**Data for this exercise**
+++
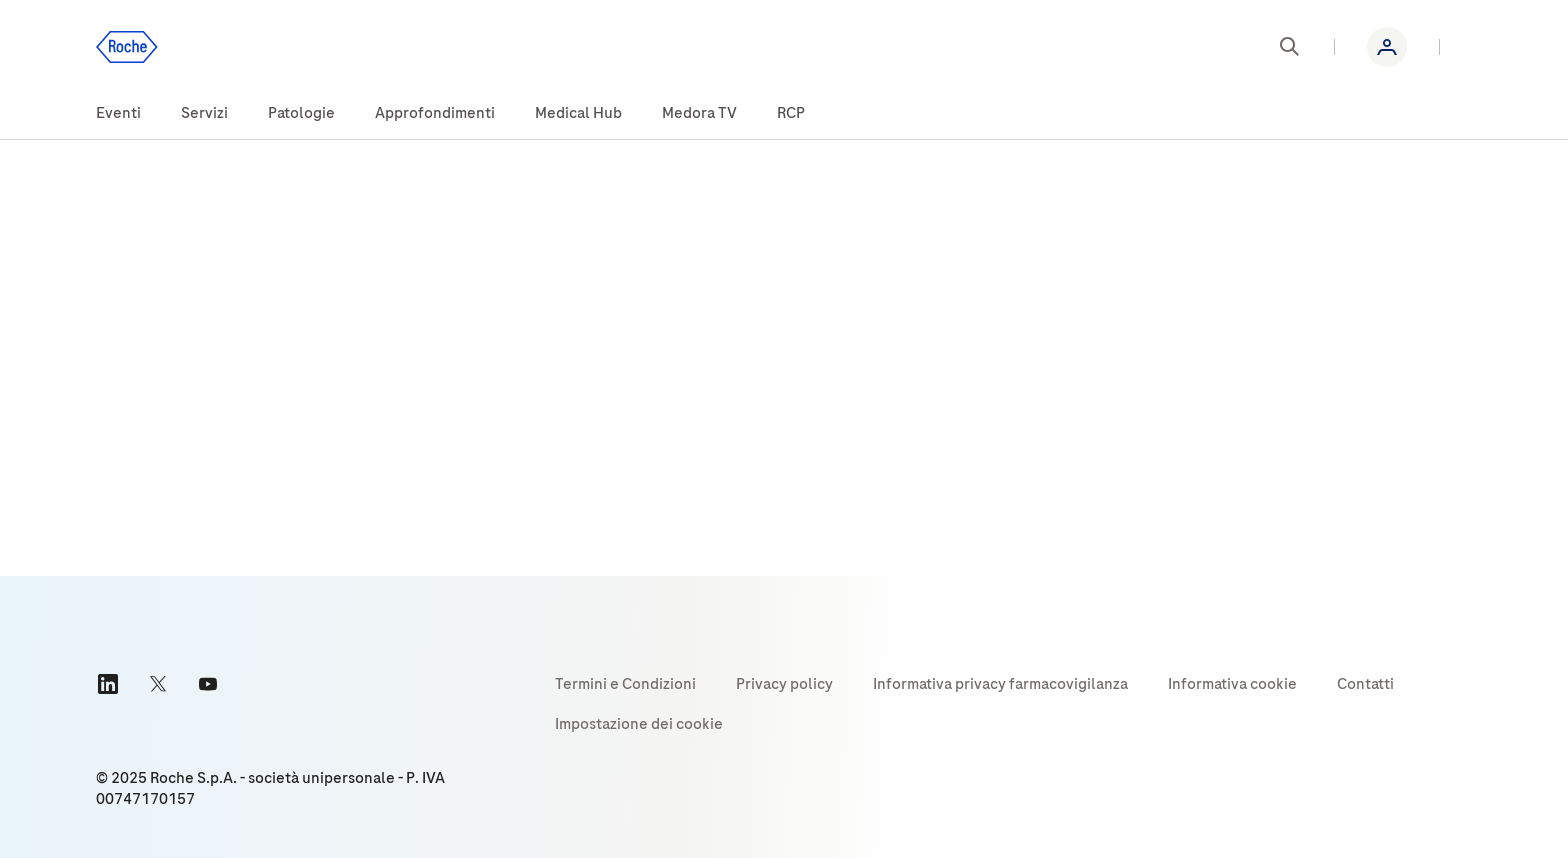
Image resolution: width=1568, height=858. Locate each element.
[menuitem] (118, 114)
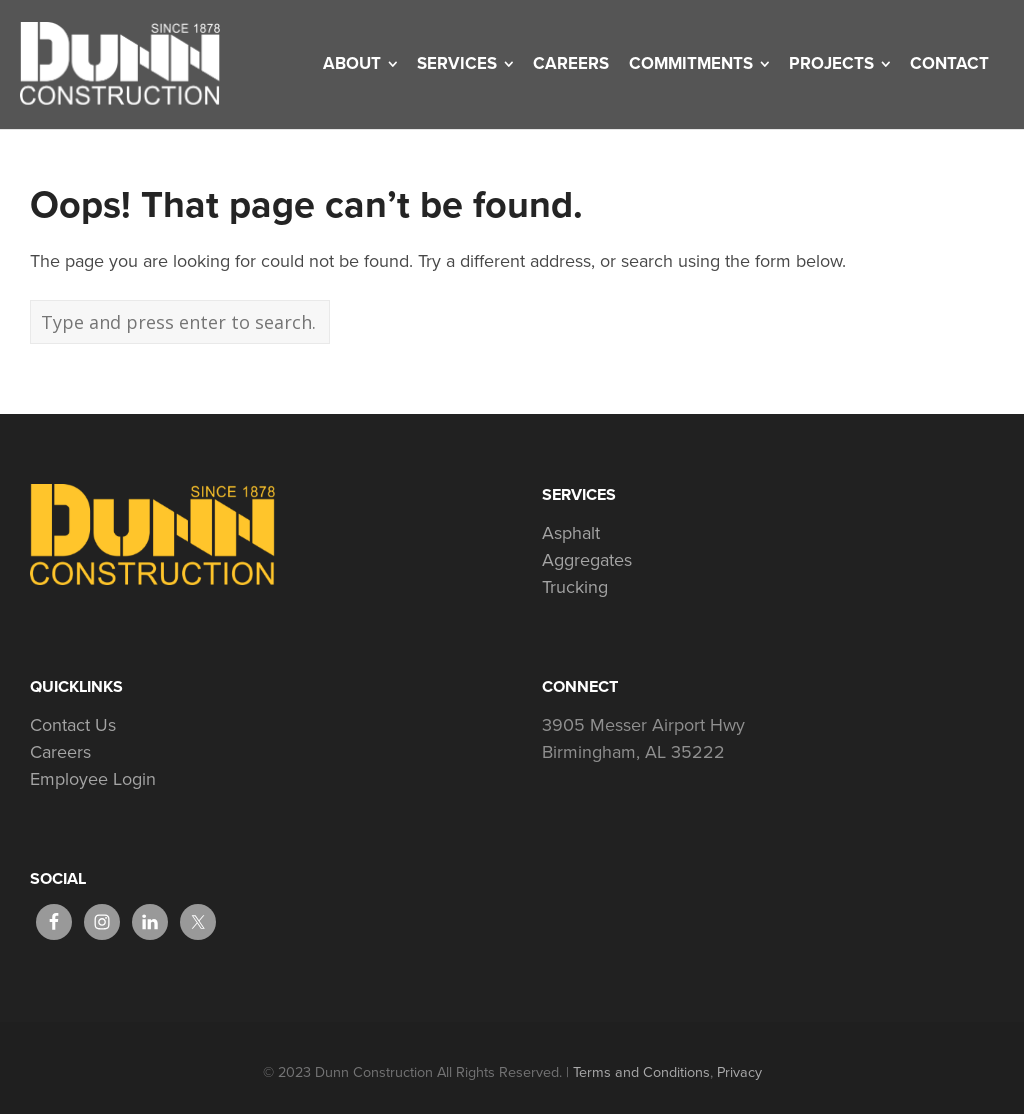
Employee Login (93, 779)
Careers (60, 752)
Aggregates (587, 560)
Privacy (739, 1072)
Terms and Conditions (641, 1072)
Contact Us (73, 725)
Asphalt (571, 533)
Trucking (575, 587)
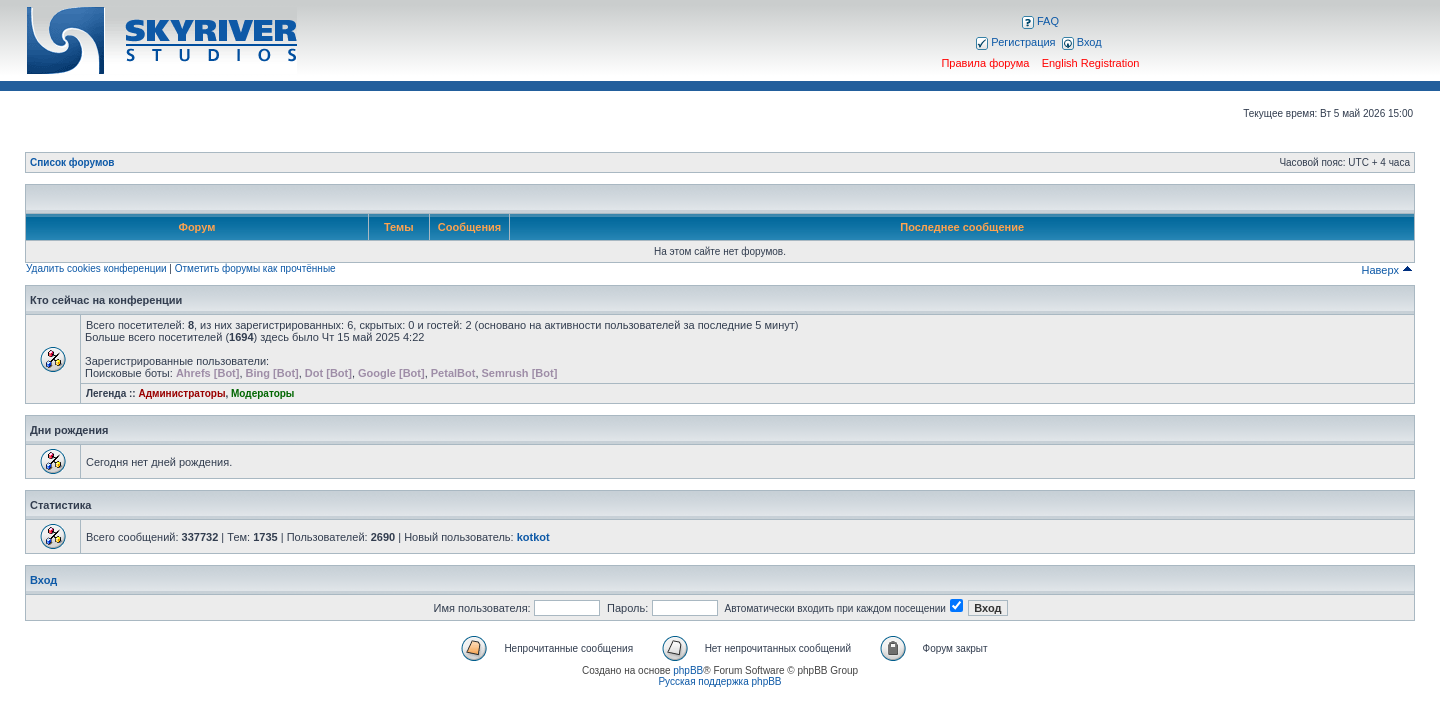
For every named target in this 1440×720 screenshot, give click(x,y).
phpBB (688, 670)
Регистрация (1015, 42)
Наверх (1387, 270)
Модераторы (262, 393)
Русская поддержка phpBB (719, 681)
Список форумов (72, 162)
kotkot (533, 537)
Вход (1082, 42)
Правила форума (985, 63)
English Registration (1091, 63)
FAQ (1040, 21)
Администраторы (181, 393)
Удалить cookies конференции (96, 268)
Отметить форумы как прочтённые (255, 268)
+++
**Task to complete**
Where an entry contains an image, drop the image and copy everything else word for word.

**Solution to this task**
Image resolution: width=1568, height=858. Locate each element.
[menuitem] (118, 114)
Employee Login (93, 779)
Careers (60, 752)
Aggregates (587, 560)
Privacy (739, 1072)
Terms and Conditions (641, 1072)
Contact Us (73, 725)
Asphalt (571, 533)
Trucking (575, 587)
For every named target in this 1440×720 screenshot, give click(x,y).
phpBB (688, 670)
Регистрация (1015, 42)
Наверх (1387, 270)
Модераторы (262, 393)
Русская поддержка phpBB (719, 681)
Список форумов (72, 162)
kotkot (533, 537)
Вход (1082, 42)
Правила форума (985, 63)
English Registration (1091, 63)
FAQ (1040, 21)
Администраторы (181, 393)
Удалить cookies конференции (96, 268)
Отметить форумы как прочтённые (255, 268)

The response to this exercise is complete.